Regarding standards, Mölnlycke’s Flora added, “Surgical gloves are an essential item for any OR, and thus are often a focus of cost-reduction measures. However, focusing on waste reduction, rather than price per unit cost containment can yield long-term savings. Three key areas for potential cost-in-use savings include examining glove quality, glove materials, and glove practices. Low glove quality can increase glove waste both in materials and time. Standardizing to a streamlined selection of high-quality gloves can result in total cost-in-use savings [Utilizing the Lean Process in Surgical Glove Standardization, Samuel E. Sullivan RN CNOR, Published Poster, AORN 2020]. Certain glove materials such as natural rubber latex can result in latex-related costs such as staff and patient allergies and treatment costs [Wharton, Kurt R., Thomas J., Henderson P., Phillippe, “Can converting to synthetic surgical gloves lower hospital operating room costs? OR Manager, May 2016]. Although synthetic gloves have a higher purchase price, eliminating latex can avoid costly OR teardowns due to late discovery of patient allergies.
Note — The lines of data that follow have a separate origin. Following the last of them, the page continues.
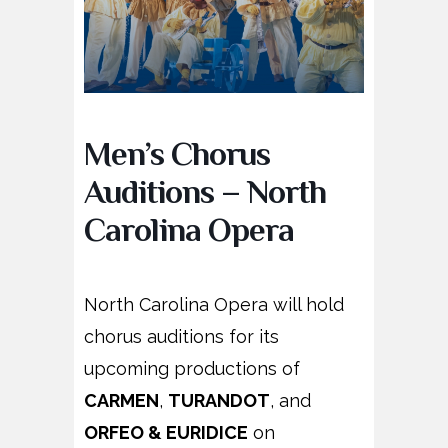
Men’s Chorus
Auditions – North
Carolina Opera
North Carolina Opera will hold
chorus auditions for its
upcoming productions of
CARMEN
,
TURANDOT
, and
ORFEO & EURIDICE
on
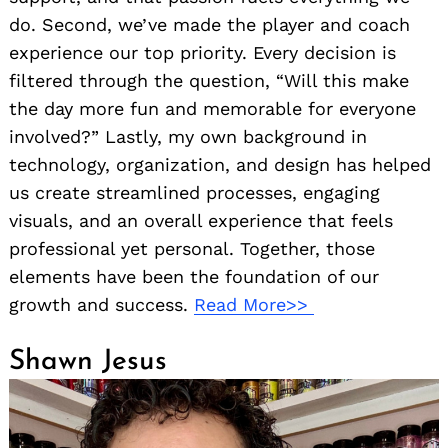
do. Second, we’ve made the player and coach
experience our top priority. Every decision is
filtered through the question, “Will this make
the day more fun and memorable for everyone
involved?” Lastly, my own background in
technology, organization, and design has helped
us create streamlined processes, engaging
visuals, and an overall experience that feels
professional yet personal. Together, those
elements have been the foundation of our
growth and success.
Read More>>
Shawn Jesus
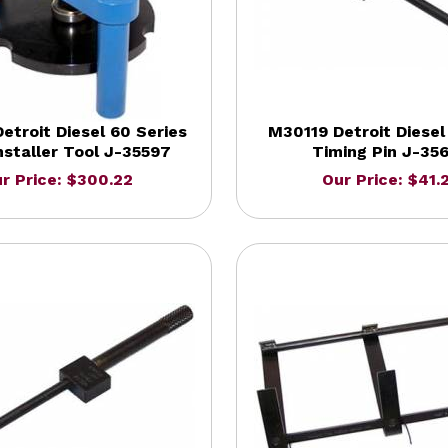
etroit Diesel 60 Series
M30119 Detroit Diese
nstaller Tool J-35597
Timing Pin J-35
r Price: $300.22
Our Price: $41.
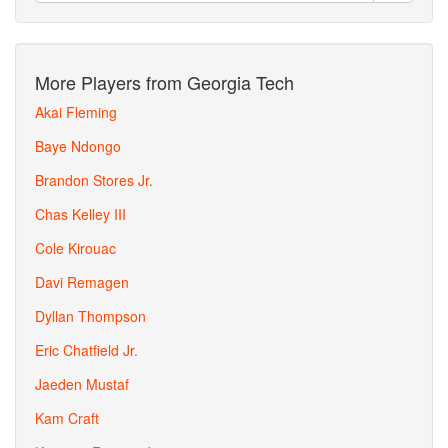
More Players from Georgia Tech
Akai Fleming
Baye Ndongo
Brandon Stores Jr.
Chas Kelley III
Cole Kirouac
Davi Remagen
Dyllan Thompson
Eric Chatfield Jr.
Jaeden Mustaf
Kam Craft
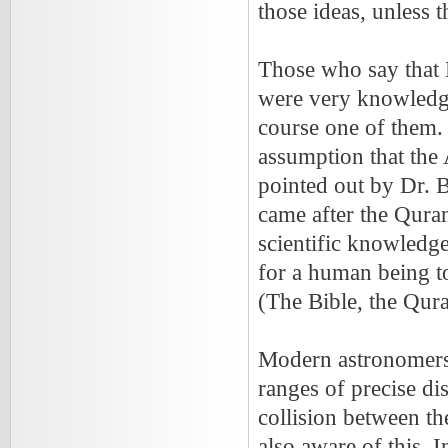
those ideas, unless 
Those who say that
were very knowledge
course one of them. 
assumption that the
pointed out by Dr. Bu
came after the Quran
scientific knowledge
for a human being to
(The Bible, the Qur
Modern astronomers a
ranges of precise dis
collision between t
also aware of this. 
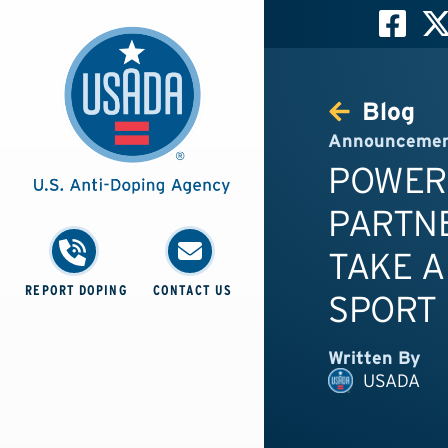
Blog
Announceme
POWER
PARTN
TAKE A
REPORT DOPING
CONTACT US
SPORT
Written By
USADA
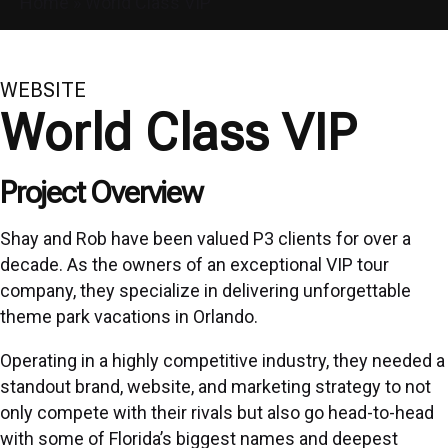
Home
»
World Class VIP
WEBSITE
World Class VIP
Project Overview
Shay and Rob have been valued P3 clients for over a
decade. As the owners of an exceptional VIP tour
company, they specialize in delivering unforgettable
theme park vacations in Orlando.
Operating in a highly competitive industry, they needed a
standout brand, website, and marketing strategy to not
only compete with their rivals but also go head-to-head
with some of Florida’s biggest names and deepest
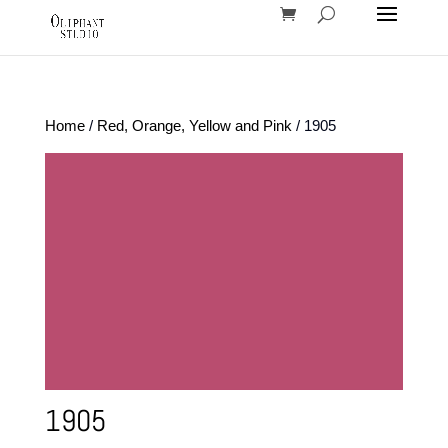
Home
/
Red, Orange, Yellow and Pink
/ 1905
1905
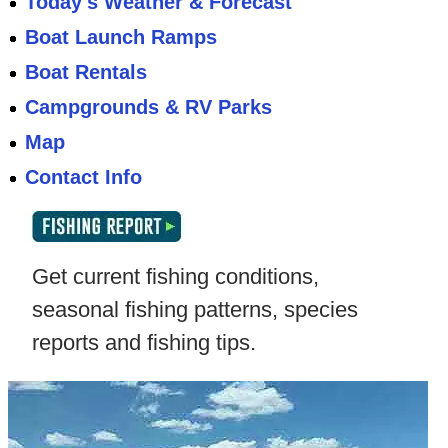
Today's Weather & Forecast
Boat Launch Ramps
Boat Rentals
Campgrounds & RV Parks
Map
Contact Info
Get current fishing conditions,
seasonal fishing patterns, species
reports and fishing tips.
Finally, glove practices such as double-gloving can protect healthcare workers from exposure to bloodborne pathogens from needlestick injuries, each of which can cost an estimated $4,838 to treat [O’Malley EM, Scott RD 2nd, Gayle J. Dekutoski J. Foltzer M. Lundstrom TS, et al. Costs of management of occupational exposures to blood and body fluids. Infection control and hospital epidemiology 2007;28(7):774-82]. 
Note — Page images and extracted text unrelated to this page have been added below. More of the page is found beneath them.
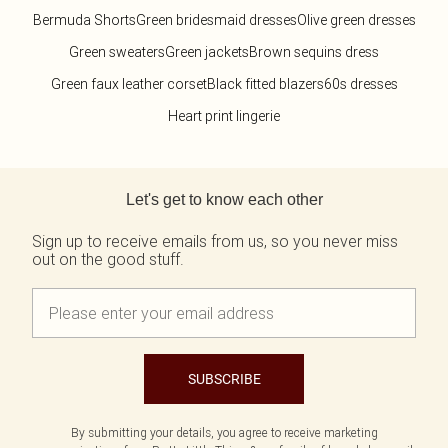
Bermuda Shorts
Green bridesmaid dresses
Olive green dresses
Green sweaters
Green jackets
Brown sequins dress
Green faux leather corset
Black fitted blazers
60s dresses
Heart print lingerie
Back to main content
Let's get to know each other
Sign up to receive emails from us, so you never miss
out on the good stuff.
SUBSCRIBE
By submitting your details, you agree to receive marketing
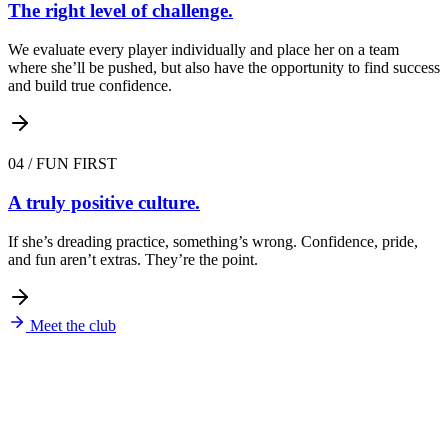
The right level of challenge.
We evaluate every player individually and place her on a team
where she’ll be pushed, but also have the opportunity to find success
and build true confidence.
04
/
FUN FIRST
A truly positive culture.
If she’s dreading practice, something’s wrong. Confidence, pride,
and fun aren’t extras. They’re the point.
Meet the club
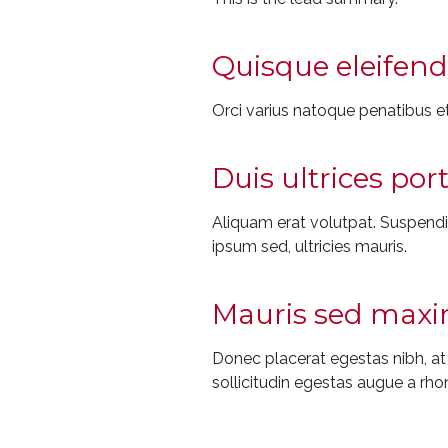
Quisque eleifend 
Orci varius natoque penatibus et
Duis ultrices por
Aliquam erat volutpat. Suspendiss
ipsum sed, ultricies mauris.
Mauris sed maxim
Donec placerat egestas nibh, a
sollicitudin egestas augue a rho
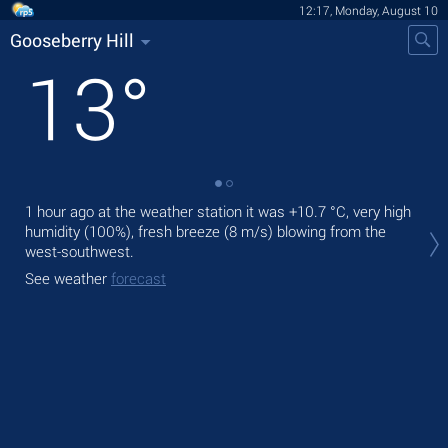
12:17, Monday, August 10
Gooseberry Hill
13
°
1 hour ago at the weather station it was
+10.7 °C
, very high
Tod
humidity (100%), fresh breeze
(8 m/s)
blowing from the
mod
west-southwest.
Tom
See weather
forecast
See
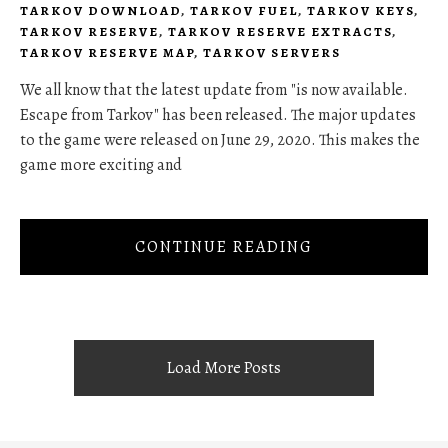
TARKOV DOWNLOAD
,
TARKOV FUEL
,
TARKOV KEYS
,
TARKOV RESERVE
,
TARKOV RESERVE EXTRACTS
,
TARKOV RESERVE MAP
,
TARKOV SERVERS
We all know that the latest update from "is now available.
Escape from Tarkov" has been released. The major updates
to the game were released on June 29, 2020. This makes the
game more exciting and
CONTINUE READING
Load More Posts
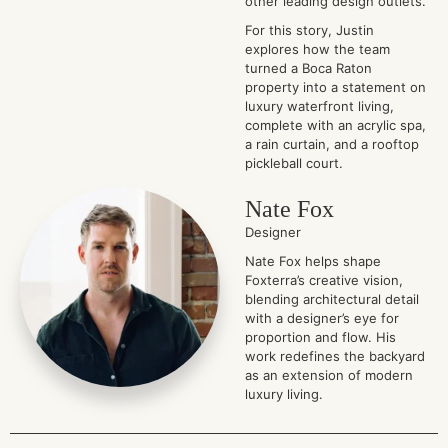
other leading design outlets.
For this story, Justin
explores how the team
turned a Boca Raton
property into a statement on
luxury waterfront living,
complete with an acrylic spa,
a rain curtain, and a rooftop
pickleball court.
Nate Fox
Designer
Nate Fox helps shape
Foxterra’s creative vision,
blending architectural detail
with a designer’s eye for
proportion and flow. His
work redefines the backyard
as an extension of modern
luxury living.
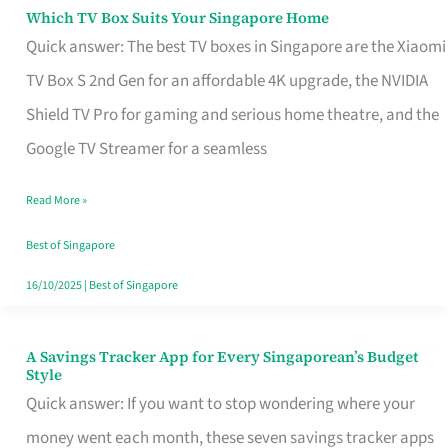
Sell
Which TV Box Suits Your Singapore Home
Which
Quick answer: The best TV boxes in Singapore are the Xiaomi
TV
TV Box S 2nd Gen for an affordable 4K upgrade, the NVIDIA
Box
Shield TV Pro for gaming and serious home theatre, and the
Suits
Google TV Streamer for a seamless
Your
Singapore
Read More »
Home
Best of Singapore
16/10/2025
|
Best of Singapore
A Savings Tracker App for Every Singaporean’s Budget
A
Style
Savings
Quick answer: If you want to stop wondering where your
Tracker
money went each month, these seven savings tracker apps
He continued, “A price-only-based approach to savings is too short-term to meaningfully address hospital budget challenges [C J O’Connor (2018). The Healthcare Supply Chain: Best Practices for Operating at the Intersection of Cost, Quality and Outcomes (2nd Edition). New York, NY: GNYHA Ventures, Inc]. and choosing quality will allow hospitals to reduce waste and improve OR efficiency.  Choosing the right glove vendor partner and having strong communication is vital to the success of a value-based procurement system to ensure a hospital is maximizing value and savings, while minimizing total waste.” 

Looking forward 

It’s clear that cost is a major concern for hospitals and health systems today, yet there are those out there working to improve cost alongside healthcare worker safety, as well as waste reduction. 

A recent article from American Laundry News, said that TRSA, the association for linen, uniform, and facility services, confirmed sponsors for The Healthcare Worker Safety and Sustainability Act in New York state. The act requires a 50% threshold of reusable PPE in healthcare facilities. 
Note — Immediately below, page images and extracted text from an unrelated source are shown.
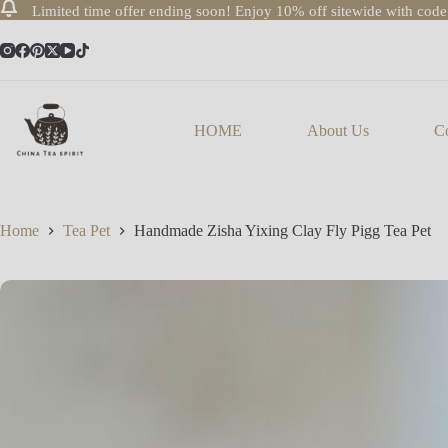
Limited time offer ending soon! Enjoy 10% off sitewide with cod
Skip
to
content
HOME
About Us
Co
Home
Tea Pet
Handmade Zisha Yixing Clay Fly Pigg Tea Pet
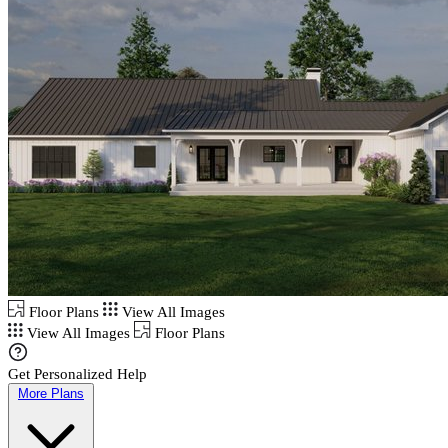
Floor Plans
View All Images
View All Images
Floor Plans
Get Personalized Help
More Plans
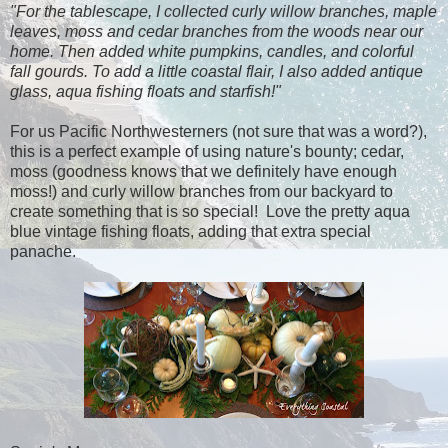
"For the tablescape, I collected curly willow branches, maple
leaves, moss and cedar branches from the woods near our
home. Then added white pumpkins, candles, and colorful
fall gourds. To add a little coastal flair, I also added antique
glass, aqua fishing floats and starfish!"
For us Pacific Northwesterners (not sure that was a word?),
this is a perfect example of using nature's bounty; cedar,
moss (goodness knows that we definitely have enough
moss!) and curly willow branches from our backyard to
create something that is so special! Love the pretty aqua
blue vintage fishing floats, adding that extra special
panache.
The article stated, “In the state legislature, Assembly Member Amanda Septimo (D-84th District) introduced the bill (AB 6995) and Sen. Cordell Cleare (D-30th District) initiated the Senate companion measure. The legislation amends the New York public health law to require healthcare facilities to maintain this threshold of textiles as provided by a hygienically clean laundry service provider.” 

TRSA, according to the article, has been stressing that legislation is needed to improve healthcare employee safety and reduce waste healthcare facilities are sending to landfills. 

“The linen, uniform and facility services industry made up for the shortfall of disposable healthcare items by stepping in to provide hygienically clean reusable products,” said Joseph Ricci, president and CEO of TRSA.